Can anyone please suggest a good stack for the following:
- calculating text embeddings using open-source/local methods (not OpenAI)
- storing them in a vector database. I'm confused by the myriad of options like Chromadb, Pinecone, etc.
- running vector similarity search using open-source/local methods.
Also, how granular should the text chunks be? Too short and we'll end up with a huge database, too long and we'll probably miss some relevant information in some chunks.
Has anyone been able to achieve reliable results from these? Preferably w/o using Langchain.
`ankane/pgvector` docker image is a drop in replacement for the postgres image, so you can fire this up with docker very quickly.

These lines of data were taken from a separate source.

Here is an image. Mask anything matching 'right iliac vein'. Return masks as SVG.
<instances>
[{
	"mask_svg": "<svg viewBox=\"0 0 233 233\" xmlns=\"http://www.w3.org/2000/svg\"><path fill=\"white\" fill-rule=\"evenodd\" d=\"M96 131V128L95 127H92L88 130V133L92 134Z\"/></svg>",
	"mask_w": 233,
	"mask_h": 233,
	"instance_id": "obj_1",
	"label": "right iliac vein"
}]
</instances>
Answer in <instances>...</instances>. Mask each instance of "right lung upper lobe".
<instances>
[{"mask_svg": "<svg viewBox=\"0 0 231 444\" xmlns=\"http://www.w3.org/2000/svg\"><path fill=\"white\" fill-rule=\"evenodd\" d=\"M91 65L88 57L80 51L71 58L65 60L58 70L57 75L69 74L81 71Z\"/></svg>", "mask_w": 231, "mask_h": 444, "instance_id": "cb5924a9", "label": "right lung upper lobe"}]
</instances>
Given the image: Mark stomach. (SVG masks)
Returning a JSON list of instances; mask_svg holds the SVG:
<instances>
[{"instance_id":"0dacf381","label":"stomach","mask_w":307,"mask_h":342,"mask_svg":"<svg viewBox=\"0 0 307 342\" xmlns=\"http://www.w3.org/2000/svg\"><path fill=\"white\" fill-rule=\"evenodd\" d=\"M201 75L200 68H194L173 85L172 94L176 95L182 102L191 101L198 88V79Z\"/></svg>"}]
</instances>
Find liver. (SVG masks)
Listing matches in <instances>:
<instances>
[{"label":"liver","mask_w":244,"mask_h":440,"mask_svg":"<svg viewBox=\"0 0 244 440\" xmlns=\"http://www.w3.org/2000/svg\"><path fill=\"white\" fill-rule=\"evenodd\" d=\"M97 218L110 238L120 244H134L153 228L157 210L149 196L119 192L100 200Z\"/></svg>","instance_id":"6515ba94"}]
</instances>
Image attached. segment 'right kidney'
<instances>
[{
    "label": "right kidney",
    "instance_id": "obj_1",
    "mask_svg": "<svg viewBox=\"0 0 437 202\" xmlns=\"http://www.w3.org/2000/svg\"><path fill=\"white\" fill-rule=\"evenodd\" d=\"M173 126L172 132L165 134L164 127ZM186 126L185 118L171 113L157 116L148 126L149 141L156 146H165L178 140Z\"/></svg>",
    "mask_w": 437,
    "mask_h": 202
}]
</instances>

It's a normal postgres db with a vector datatype. It can index the vectors and allows efficient retrieval. Both AWS RDS and Google Cloud now support this in their managed Postgres offerings, so postgres+pgvector is a viable managed production vectordb solution.

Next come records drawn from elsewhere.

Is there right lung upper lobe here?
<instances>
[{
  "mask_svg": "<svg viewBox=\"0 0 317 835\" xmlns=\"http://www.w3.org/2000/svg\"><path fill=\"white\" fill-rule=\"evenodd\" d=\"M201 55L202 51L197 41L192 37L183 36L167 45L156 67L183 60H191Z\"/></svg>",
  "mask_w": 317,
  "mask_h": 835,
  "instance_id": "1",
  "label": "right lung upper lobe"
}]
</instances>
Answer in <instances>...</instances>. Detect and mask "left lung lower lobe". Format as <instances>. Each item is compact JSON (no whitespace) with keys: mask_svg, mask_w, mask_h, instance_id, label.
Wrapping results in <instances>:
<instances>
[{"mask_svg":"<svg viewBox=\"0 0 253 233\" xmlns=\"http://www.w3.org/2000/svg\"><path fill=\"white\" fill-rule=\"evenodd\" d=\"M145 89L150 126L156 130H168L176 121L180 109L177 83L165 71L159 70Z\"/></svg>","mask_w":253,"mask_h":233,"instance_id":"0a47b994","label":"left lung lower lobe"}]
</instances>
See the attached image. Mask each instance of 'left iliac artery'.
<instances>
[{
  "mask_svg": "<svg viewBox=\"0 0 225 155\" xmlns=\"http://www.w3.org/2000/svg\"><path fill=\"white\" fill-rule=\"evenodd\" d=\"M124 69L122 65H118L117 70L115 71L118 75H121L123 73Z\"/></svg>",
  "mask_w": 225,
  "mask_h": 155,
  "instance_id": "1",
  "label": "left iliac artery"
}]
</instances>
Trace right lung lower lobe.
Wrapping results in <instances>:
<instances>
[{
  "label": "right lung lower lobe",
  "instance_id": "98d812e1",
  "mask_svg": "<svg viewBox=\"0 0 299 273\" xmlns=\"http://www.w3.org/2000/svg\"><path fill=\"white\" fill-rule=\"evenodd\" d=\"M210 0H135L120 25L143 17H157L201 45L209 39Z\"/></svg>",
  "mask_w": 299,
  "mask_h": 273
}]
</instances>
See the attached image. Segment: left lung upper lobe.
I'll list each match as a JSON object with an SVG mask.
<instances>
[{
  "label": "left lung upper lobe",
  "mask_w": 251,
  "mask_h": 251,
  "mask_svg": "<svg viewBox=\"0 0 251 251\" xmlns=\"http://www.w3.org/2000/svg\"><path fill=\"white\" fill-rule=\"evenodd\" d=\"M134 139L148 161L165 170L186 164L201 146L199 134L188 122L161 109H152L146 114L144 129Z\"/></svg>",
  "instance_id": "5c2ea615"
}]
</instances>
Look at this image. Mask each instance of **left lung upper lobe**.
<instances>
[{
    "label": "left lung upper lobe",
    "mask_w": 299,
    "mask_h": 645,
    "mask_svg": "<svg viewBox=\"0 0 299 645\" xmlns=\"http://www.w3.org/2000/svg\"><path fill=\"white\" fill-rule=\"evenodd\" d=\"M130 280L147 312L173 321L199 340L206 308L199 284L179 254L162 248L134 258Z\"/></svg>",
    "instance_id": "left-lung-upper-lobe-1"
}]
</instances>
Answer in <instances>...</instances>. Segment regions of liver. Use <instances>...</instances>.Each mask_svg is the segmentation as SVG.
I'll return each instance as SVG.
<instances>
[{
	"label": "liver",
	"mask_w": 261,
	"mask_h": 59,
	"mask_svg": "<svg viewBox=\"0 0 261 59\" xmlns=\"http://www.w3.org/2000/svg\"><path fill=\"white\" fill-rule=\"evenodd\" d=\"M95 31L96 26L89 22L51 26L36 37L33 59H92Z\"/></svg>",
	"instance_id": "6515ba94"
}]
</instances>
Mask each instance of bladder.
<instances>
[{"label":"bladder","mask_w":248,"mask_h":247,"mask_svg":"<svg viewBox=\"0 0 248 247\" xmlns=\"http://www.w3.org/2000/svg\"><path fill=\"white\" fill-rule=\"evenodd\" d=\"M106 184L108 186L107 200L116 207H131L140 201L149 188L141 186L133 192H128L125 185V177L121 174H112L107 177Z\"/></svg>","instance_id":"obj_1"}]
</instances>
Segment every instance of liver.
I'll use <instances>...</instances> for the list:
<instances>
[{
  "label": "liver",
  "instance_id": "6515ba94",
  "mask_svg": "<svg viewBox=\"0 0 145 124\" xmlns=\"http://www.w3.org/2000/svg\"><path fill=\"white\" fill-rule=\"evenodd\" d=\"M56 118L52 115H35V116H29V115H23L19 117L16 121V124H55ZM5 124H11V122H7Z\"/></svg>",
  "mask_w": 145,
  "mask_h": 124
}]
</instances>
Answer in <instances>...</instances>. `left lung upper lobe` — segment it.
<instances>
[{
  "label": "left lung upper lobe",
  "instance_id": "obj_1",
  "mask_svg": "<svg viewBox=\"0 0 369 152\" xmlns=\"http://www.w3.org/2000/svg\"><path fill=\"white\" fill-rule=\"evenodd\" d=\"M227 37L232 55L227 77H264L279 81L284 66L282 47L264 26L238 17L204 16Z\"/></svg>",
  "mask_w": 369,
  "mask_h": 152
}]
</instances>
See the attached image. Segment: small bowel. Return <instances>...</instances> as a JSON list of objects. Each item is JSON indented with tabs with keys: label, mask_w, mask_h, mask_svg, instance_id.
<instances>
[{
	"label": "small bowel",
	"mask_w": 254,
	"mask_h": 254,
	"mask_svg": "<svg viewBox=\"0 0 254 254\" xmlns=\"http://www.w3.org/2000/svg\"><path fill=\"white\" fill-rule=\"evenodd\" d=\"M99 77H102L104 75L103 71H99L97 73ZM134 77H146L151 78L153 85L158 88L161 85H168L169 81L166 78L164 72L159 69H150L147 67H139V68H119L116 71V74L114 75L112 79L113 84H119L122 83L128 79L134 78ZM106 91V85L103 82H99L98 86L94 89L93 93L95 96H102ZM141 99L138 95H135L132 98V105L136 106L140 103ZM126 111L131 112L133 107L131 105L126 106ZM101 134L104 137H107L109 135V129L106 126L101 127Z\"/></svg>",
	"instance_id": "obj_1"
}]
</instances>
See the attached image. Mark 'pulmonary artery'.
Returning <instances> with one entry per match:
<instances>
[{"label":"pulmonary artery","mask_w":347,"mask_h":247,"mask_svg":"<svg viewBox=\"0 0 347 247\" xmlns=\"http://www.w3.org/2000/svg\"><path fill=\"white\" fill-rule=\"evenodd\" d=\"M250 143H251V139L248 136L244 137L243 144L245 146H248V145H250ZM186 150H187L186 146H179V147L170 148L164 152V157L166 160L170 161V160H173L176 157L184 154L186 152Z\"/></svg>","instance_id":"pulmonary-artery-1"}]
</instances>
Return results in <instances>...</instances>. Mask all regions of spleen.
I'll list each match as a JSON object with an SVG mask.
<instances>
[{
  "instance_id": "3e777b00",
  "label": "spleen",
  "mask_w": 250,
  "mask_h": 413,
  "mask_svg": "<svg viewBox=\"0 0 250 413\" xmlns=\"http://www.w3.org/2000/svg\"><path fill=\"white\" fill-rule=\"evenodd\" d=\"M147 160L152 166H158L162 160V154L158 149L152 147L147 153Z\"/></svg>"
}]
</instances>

> Also, how granular should the text chunks be?
That depends on the use case, the size of your corpus, the context of the model you are using, how much money you are willing to spend.
> Has anyone been able to achieve reliable results from these? Preferably w/o using Langchain.
I think I’d need to fine tune the model to see better results with some domain-specific terms, but I couldn’t find much information about how to actually do that - what sort of input data you need, how much of it, etc.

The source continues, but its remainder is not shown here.